◆ Exercise data ◆
========================================================================
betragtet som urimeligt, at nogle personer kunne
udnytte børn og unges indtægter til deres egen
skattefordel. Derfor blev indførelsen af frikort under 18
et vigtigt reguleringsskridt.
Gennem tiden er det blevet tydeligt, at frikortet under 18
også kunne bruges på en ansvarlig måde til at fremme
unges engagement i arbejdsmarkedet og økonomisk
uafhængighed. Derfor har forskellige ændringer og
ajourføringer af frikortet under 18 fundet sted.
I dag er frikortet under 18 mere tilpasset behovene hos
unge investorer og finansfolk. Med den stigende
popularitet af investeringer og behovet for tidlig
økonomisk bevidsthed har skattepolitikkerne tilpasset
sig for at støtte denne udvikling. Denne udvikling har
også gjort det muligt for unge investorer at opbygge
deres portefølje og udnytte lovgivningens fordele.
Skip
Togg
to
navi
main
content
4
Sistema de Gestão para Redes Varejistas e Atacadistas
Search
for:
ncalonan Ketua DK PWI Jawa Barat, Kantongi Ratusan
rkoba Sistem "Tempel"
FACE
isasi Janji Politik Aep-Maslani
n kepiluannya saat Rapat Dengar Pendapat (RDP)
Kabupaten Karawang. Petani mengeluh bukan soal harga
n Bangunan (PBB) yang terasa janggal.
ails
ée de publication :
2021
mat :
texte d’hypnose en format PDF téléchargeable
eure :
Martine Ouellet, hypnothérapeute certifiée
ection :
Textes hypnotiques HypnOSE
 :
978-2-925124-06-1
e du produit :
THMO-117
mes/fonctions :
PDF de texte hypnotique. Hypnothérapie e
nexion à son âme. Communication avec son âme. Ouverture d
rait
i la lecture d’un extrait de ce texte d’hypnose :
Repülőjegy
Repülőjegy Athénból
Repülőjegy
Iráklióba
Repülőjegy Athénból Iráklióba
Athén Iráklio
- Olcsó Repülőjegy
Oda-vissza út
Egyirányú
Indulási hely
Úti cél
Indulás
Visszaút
========================================================================
◆ The problem ◆
Count every line of the records above in which the string "investorer" appears. The number alone is to be given.

◆ Task response ◆
2